### What to produce
From the line with "onda de calor sp" through the line with "es sem precedentes, enquanto", inclusive, return each line of the data below exactly and leave the rest out.

### Stored data
━━━━━━━━━━━━━━━━━━━━━━━━━━━━━━

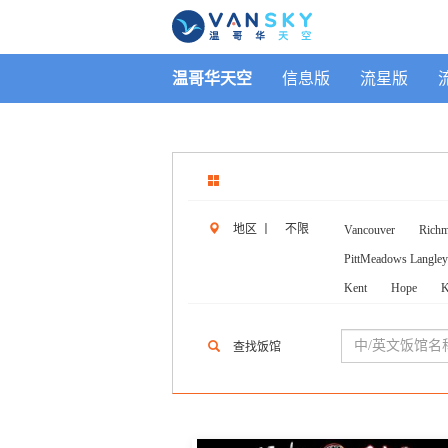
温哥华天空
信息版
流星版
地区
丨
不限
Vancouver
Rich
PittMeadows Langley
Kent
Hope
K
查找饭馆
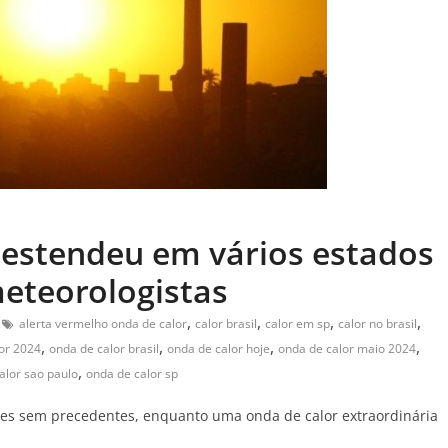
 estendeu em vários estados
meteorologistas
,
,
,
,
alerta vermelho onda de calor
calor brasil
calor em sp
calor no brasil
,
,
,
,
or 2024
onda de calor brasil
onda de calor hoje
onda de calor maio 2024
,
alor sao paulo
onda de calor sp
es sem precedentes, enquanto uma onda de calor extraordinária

━━━━━━━━━━━━━━━━━━━━━━━━━━━━━━

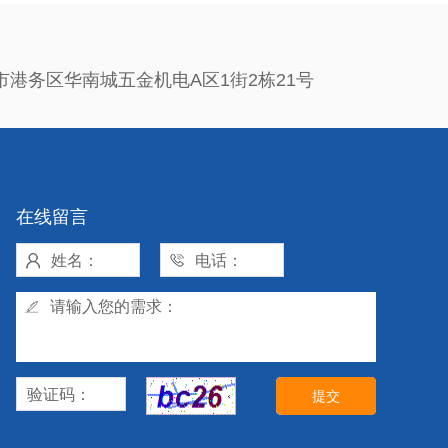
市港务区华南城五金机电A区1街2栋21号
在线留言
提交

━━━━━━━━━━━━━━━━━━━━━━━━━━━━━━

### Worked solution
onda de calor sp
es sem precedentes, enquanto uma onda de calor extraordinária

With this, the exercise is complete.